▸ Task:
Set down the entries exactly. No line may differ from its source.
──────────────────────────────
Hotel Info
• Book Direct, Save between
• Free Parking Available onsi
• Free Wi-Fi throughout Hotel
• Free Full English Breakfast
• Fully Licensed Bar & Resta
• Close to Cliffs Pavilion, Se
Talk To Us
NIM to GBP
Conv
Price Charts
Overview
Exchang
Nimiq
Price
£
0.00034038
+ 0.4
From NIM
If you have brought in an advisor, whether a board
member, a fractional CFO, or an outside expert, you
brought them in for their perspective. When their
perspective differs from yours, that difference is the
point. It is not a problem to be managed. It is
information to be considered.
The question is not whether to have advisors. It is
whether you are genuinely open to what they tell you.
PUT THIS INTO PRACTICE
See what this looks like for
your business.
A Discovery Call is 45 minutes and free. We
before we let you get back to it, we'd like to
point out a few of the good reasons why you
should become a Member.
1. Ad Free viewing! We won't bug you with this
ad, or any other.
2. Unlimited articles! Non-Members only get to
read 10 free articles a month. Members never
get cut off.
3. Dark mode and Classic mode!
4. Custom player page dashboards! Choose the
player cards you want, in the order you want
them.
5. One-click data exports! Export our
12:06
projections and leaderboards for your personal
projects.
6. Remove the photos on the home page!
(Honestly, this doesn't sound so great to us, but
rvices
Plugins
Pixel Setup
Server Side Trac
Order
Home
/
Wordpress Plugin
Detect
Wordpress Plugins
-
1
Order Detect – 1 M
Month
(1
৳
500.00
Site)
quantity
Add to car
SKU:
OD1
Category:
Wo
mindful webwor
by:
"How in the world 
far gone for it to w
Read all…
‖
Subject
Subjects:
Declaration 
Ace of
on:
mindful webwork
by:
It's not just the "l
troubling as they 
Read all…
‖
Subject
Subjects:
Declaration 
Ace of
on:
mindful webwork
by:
──────────────────────────────
▸ Response area:
Hotel Info
• Book Direct, Save between
• Free Parking Available onsi
• Free Wi-Fi throughout Hotel
• Free Full English Breakfast
• Fully Licensed Bar & Resta
• Close to Cliffs Pavilion, Se
Talk To Us
NIM to GBP
Conv
Price Charts
Overview
Exchang
Nimiq
Price
£
0.00034038
+ 0.4
From NIM
If you have brought in an advisor, whether a board
member, a fractional CFO, or an outside expert, you
brought them in for their perspective. When their
perspective differs from yours, that difference is the
point. It is not a problem to be managed. It is
information to be considered.
The question is not whether to have advisors. It is
whether you are genuinely open to what they tell you.
PUT THIS INTO PRACTICE
See what this looks like for
your business.
A Discovery Call is 45 minutes and free. We
before we let you get back to it, we'd like to
point out a few of the good reasons why you
should become a Member.
1. Ad Free viewing! We won't bug you with this
ad, or any other.
2. Unlimited articles! Non-Members only get to
read 10 free articles a month. Members never
get cut off.
3. Dark mode and Classic mode!
4. Custom player page dashboards! Choose the
player cards you want, in the order you want
them.
5. One-click data exports! Export our
12:06
projections and leaderboards for your personal
projects.
6. Remove the photos on the home page!
(Honestly, this doesn't sound so great to us, but
rvices
Plugins
Pixel Setup
Server Side Trac
Order
Home
/
Wordpress Plugin
Detect
Wordpress Plugins
-
1
Order Detect – 1 M
Month
(1
৳
500.00
Site)
quantity
Add to car
SKU:
OD1
Category:
Wo
mindful webwor
by:
"How in the world 
far gone for it to w
Read all…
‖
Subject
Subjects:
Declaration 
Ace of
on:
mindful webwork
by:
It's not just the "l
troubling as they 
Read all…
‖
Subject
Subjects:
Declaration 
Ace of
on:
mindful webwork
by:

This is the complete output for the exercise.